Classical mechanics as the high-entropy limit of quantum mechanics

TL;DR

This work reframes the classical limit as a high-entropy limit of quantum mechanics, showing that when entropy is sufficiently large, quantum features become negligible and classical phase-space descriptions become accurate. The authors develop a concrete mechanism—an entropy-increasing stretching map—within a framework that treats the limit as a group contraction, equivalent to $\hbar \to 0$ but interpreted as $S \gg 0$. They demonstrate this both in classical phase-space (via stretching maps) and in quantum mechanics (via a pure quantum stretching map $T_Q$ realized through anti-normal ordering and Lindblad dynamics), showing how the Wigner distribution becomes positive and converges toward the Husimi distribution, while commutators are rescaled toward classical values. By reinterpreting traditional limits (black-body radiation and thermal equilibrium) within this high-entropy perspective, the paper provides a unified, interpretation-agnostic account of why classical mechanics emerges and how quantum dynamics reduces to classical Hamiltonian flow at high entropy. The results have implications for decoherence, coarse-graining, and the thermodynamic understanding of the quantum-classical transition, linking group contractions to entropic considerations in a principled way.

Abstract

We show that classical mechanics can be recovered as the high-entropy limit of quantum mechanics.

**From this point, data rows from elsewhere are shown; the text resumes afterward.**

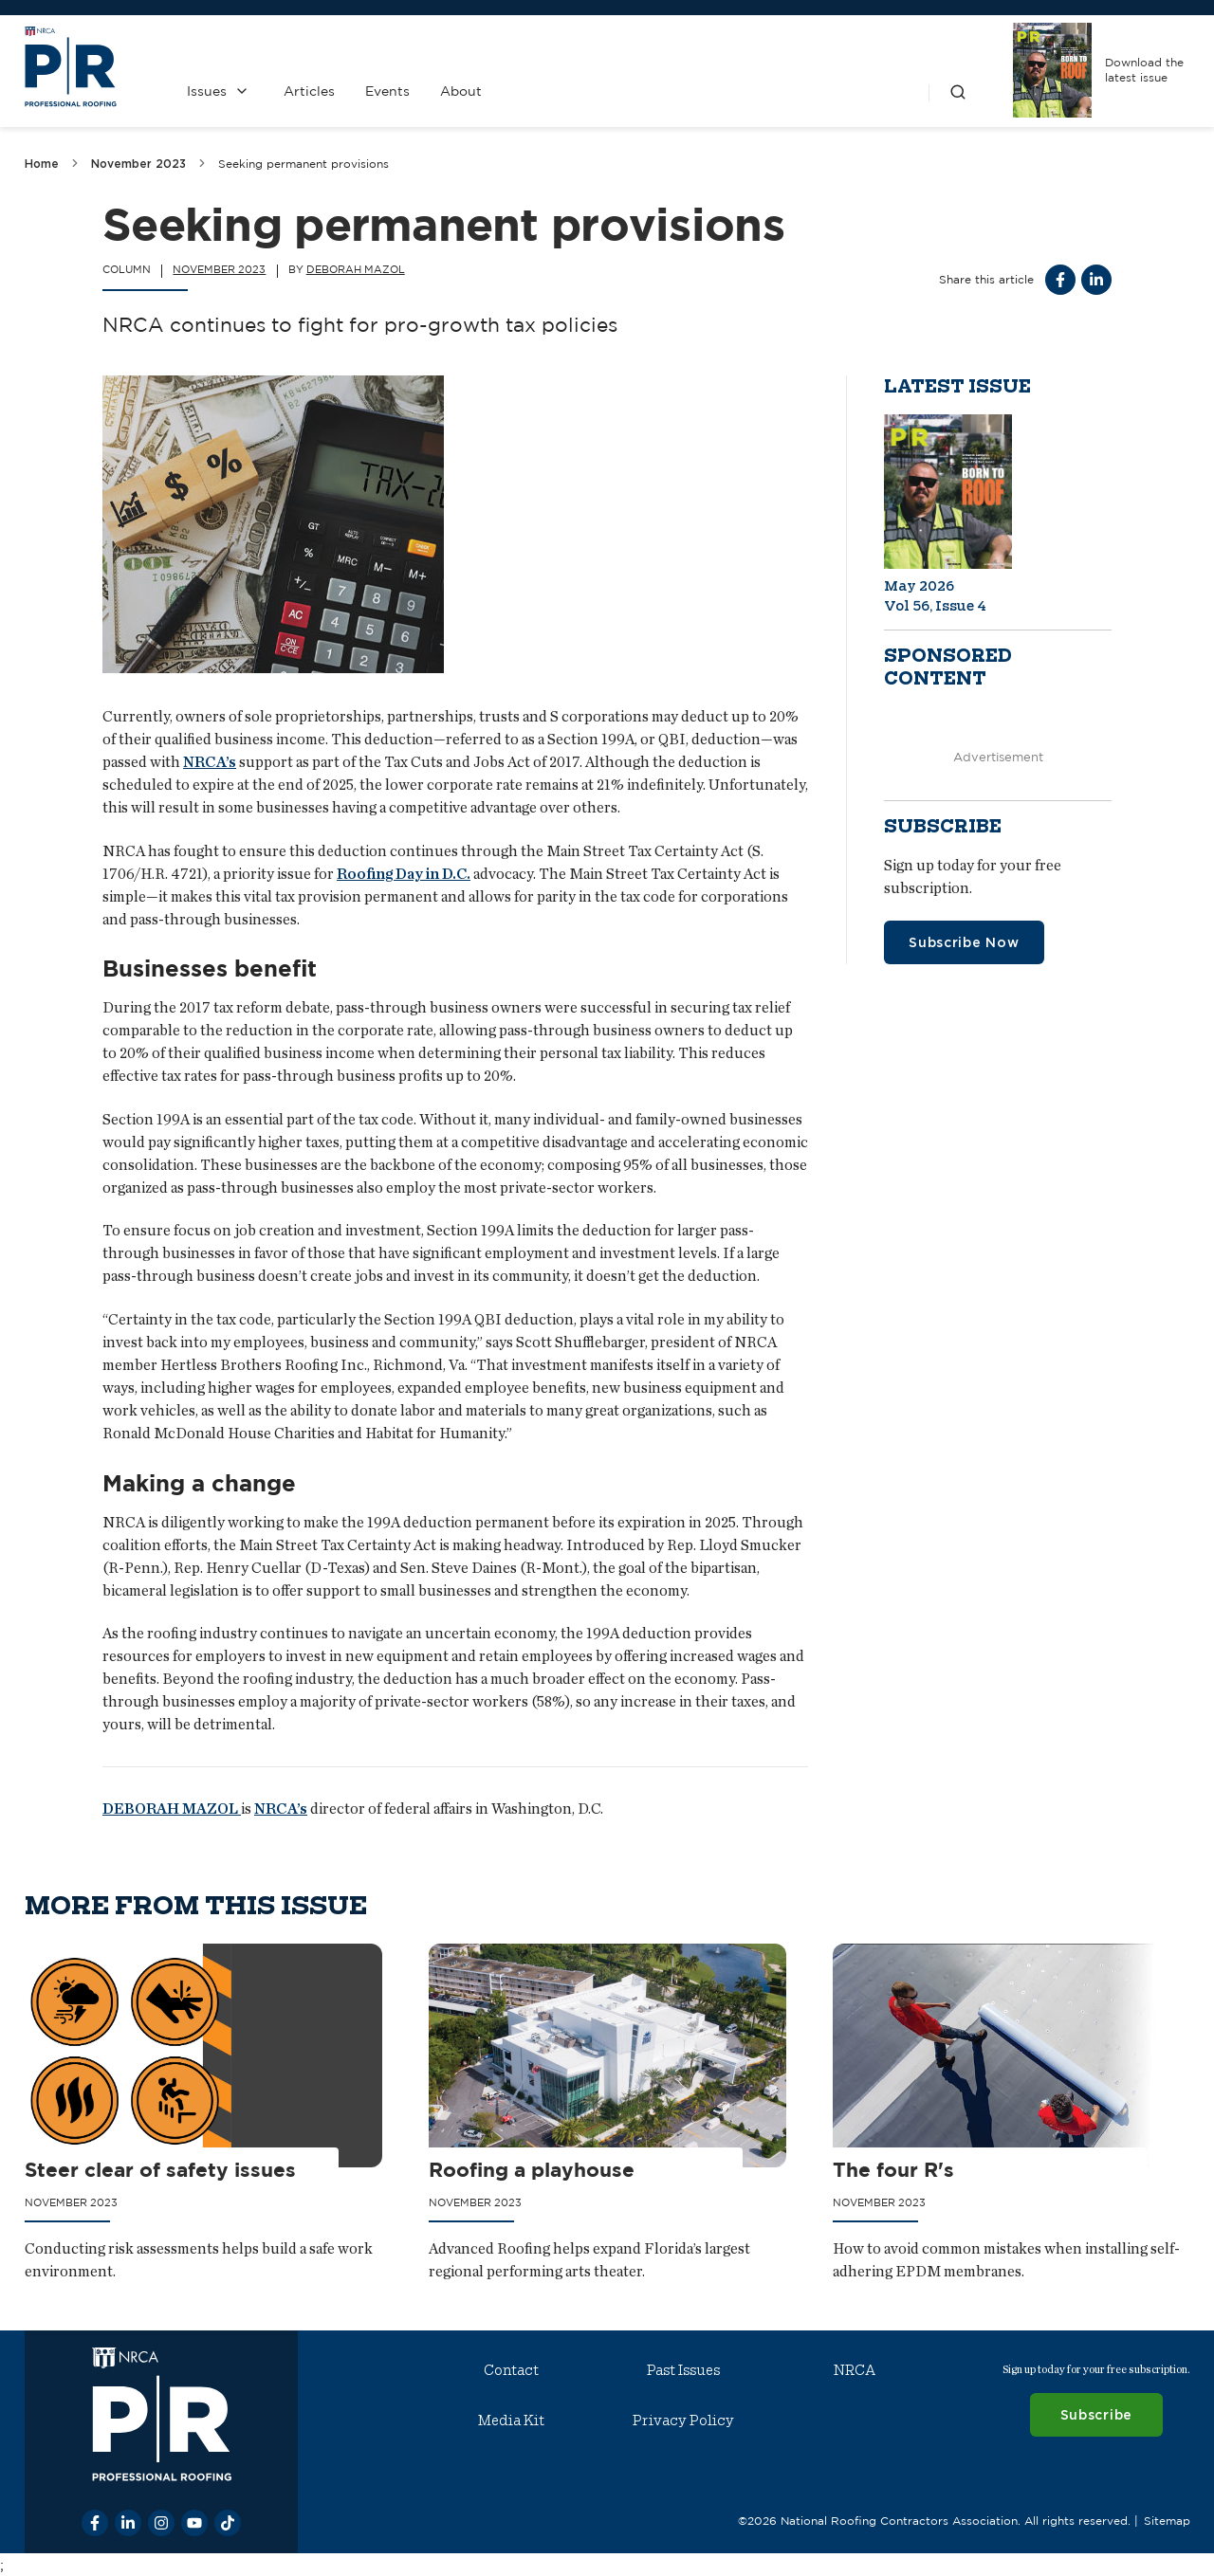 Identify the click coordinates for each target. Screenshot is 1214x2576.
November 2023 (138, 163)
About (460, 91)
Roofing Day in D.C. (403, 874)
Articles (308, 91)
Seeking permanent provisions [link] (303, 163)
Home (42, 163)
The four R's (893, 2168)
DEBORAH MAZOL (171, 1809)
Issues (206, 91)
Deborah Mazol (355, 269)
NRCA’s (209, 762)
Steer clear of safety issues (160, 2168)
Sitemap (1166, 2519)
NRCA (854, 2370)
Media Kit (511, 2420)
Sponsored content (948, 667)
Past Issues (682, 2370)
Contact (511, 2370)
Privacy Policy (682, 2420)
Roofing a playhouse (532, 2168)
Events (386, 91) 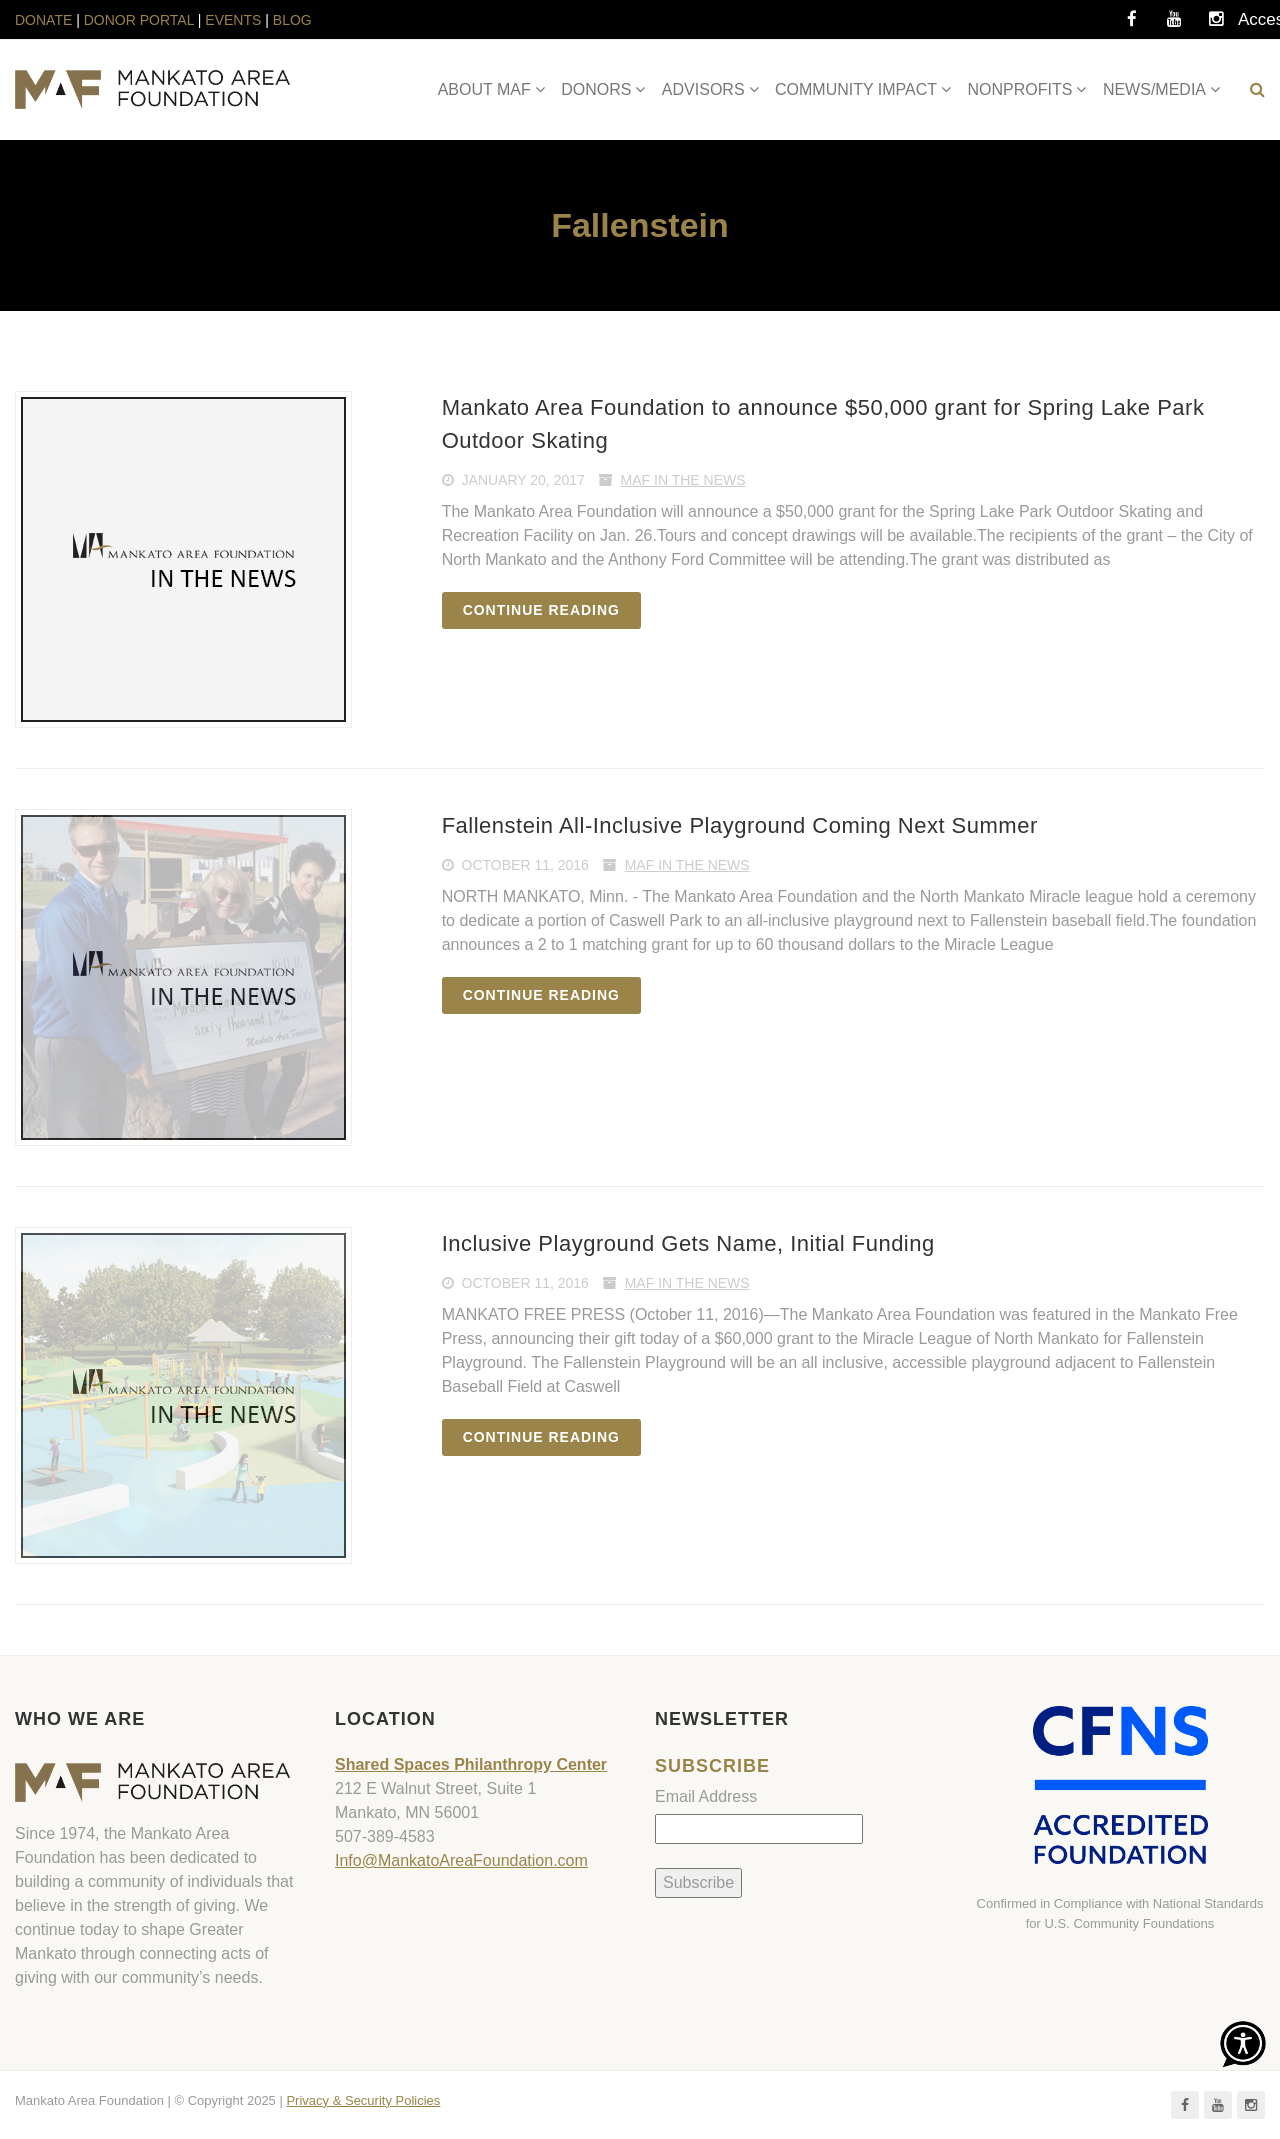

That is, the high entropy masks quantum effects, and mixed states of high enough entropy can be approximated with classical distributions. The mathematical limit $\hbar \to 0$ can be reinterpreted as setting the zero entropy of pure states to $-\infty$, in the same way that non-relativistic mechanics can be recovered mathematically with $c \to \infty$. Physically, these limits are more appropriately defined as $S \gg 0$ and $v \ll c$. Both limits can then be understood as approximations independently of what circumstances allow those approximations to be valid. Consequently, the limit presented is independent of possible underlying mechanisms and of what interpretation is chosen for both quantum states and entropy.

Figures (4)

• Figure 1: The amended four-quadrant picture often used to compare the theories. The distinction between classical and quantum physics is not size, but entropy. Small systems in states of high entropy (e.g. a few molecules at high temperature) can be described by classical mechanics; large systems in states of low entropy (e.g. systems entangled over long distances) cannot be described by classical mechanics.
• Figure 2: Entropy $S$ in nats for a Gaussian state as a function of uncertainty $\Sigma$, measured in units of $\hbar$. In solid blue, the classical case $S = \ln(\Sigma) + 1$. In dotted red, the quantum case $S = \left( \Sigma + \frac{1}{2} \right) \ln \left( \Sigma + \frac{1}{2} \right) - \left( \Sigma - \frac{1}{2} \right) \ln \left( \Sigma - \frac{1}{2} \right)$. In dashed green the difference between the two.
• Figure 3: Entropy $S$ in nats for a Gaussian state as a function of uncertainty $\Sigma$, measured in units of $\hbar$. It shows the effect of the transition from classical to quantum by shrinking the pure states by a factor of $\lambda$ instead of stretching the mixed states by the same factor. The rescaled uncertainty for pure states becomes $\hbar/\lambda$ and the modified Gaussian bound becomes $S_{\lambda Q}(\Sigma) = S_Q(\lambda \Sigma) - \ln(\lambda)$. Taking $\lambda$ to infinity corresponds to taking $\hbar/\lambda$ to zero.
• Figure 4: A cat state stretched with different values of $\lambda$. The axes are stretched by $\sqrt{\lambda}$ as well. The color scale is reduced to match the range of the function, though white always corresponds to zero. While the positive and negative peaks have comparable magnitude initially, the stretching map dampens the negative peak much more quickly. Note that, consistently with Fig. \ref{['fig:uncertainty_scaled']}, the negative values are severely dampened with $\lambda=5$.